Economy
The Korean economy - Asia's fourth largest -- appears on track
for steady growth, although the slowing recovery in the United
States and other major economies, and signs of regional fallout
from Europe's debt crisis, all present risks. South Korea's key
stock index has fallen over 16 per cent since August 2011 due to
worries about the US economy, its credit rating, and the eurozone
debt crisis.
GDP growth was 3.6 per cent in 2011, down on the government's
estimate of 3.8 per cent on the back of a poor fourth quarter, when
South Korea recorded its lowest growth in two years.
The Bank of Korea attributed slower growth to weaker exports and
sluggish investment in the construction industry, which offset a
steady rise in private consumption and a significant increase in
infrastructure investment.
The potential for prolonged fears over the current state of the
market, and the grim outlook for the global economy, may impact on
Korea's exports, which account for about half its economic output.
That has sparked concern that it may struggle to meet its growth
target of around four per cent in 2012, with the IMF and Bank of
Korea both down-grading their estimates to 3.5 per cent after
disappointing first-quarter results.
Key Indicators
Sources:
www.economist.com (GDP Growth)
www.xe.com (Exchange rates)
| Exchange Rate vs NZD |
1000 Won = NZD1.12 (17 May 12)
|
| Expected GDP Growth |
+3.5% for 2012 (15 April 12)
|
Outbound Travel
Until March 2011, the total number of Korean outbound travelers
had continuously increased with 16 consecutive months of growth.
However since then, the number of outbound travelers leaving Korea
has dropped sharply, mainly influenced by the Japanese tsunami, and
the ash cloud disruptions as a result of the Chilean volcanic
eruption.
Korean visitors to Japan plunged 32 per cent in 2011, which has
also impacted on other Pacific Rim countries and long-haul
destinations, including Saipan (down eight per cent), Australia
(down 12 per cent), and Canada (down 7.9 per cent).
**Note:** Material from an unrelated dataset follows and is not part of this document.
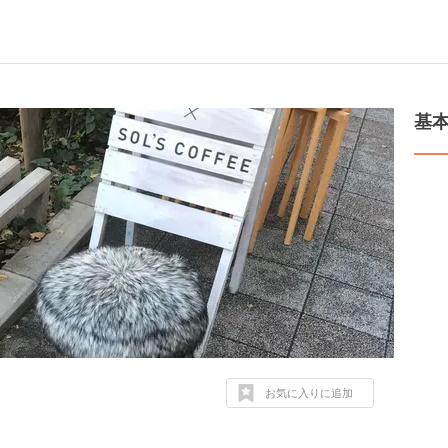
基
お気に入りに追加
However the market has been slowly recovering, with increased
demand for short-haul destinations, and the total number of
international travelers from South Korea still rose 1.6 per cent in
2011. Demand is expected to grow strongly in 2012, with leading
wholesalers forecasting increases of over 20 per cent in travel
bookings.
The main focus of South Korean group tours has shifted to Europe
and the United States, driven by favourable exchange rates,
increased airline capacity, and aggressive pricing. The strong
Australian dollar has seen a slow-down in Korean arrivals to
Australia and the wider Oceania region.
Airline Update
Korean Air resumed its daily services to Auckland in October
last year, and added three additional services over the
December-January high season. The airline also extended these
additional services to Sydney, which helped to drive additional
dual-destination traffic. In late March the Auckland service was
reduced to five flights a week until late October as part of
Korean's seasonal adjustment. The airline plans to resume its daily
service to Auckland in October, again running through until March
2013. Air New Zealand's new code-share with All Nippon Airlines
from Korea, beginning on 1 June, is expected to provide improved
regional connections and access from Korea to New Zealand, with
convenient one-stop connections in Japan.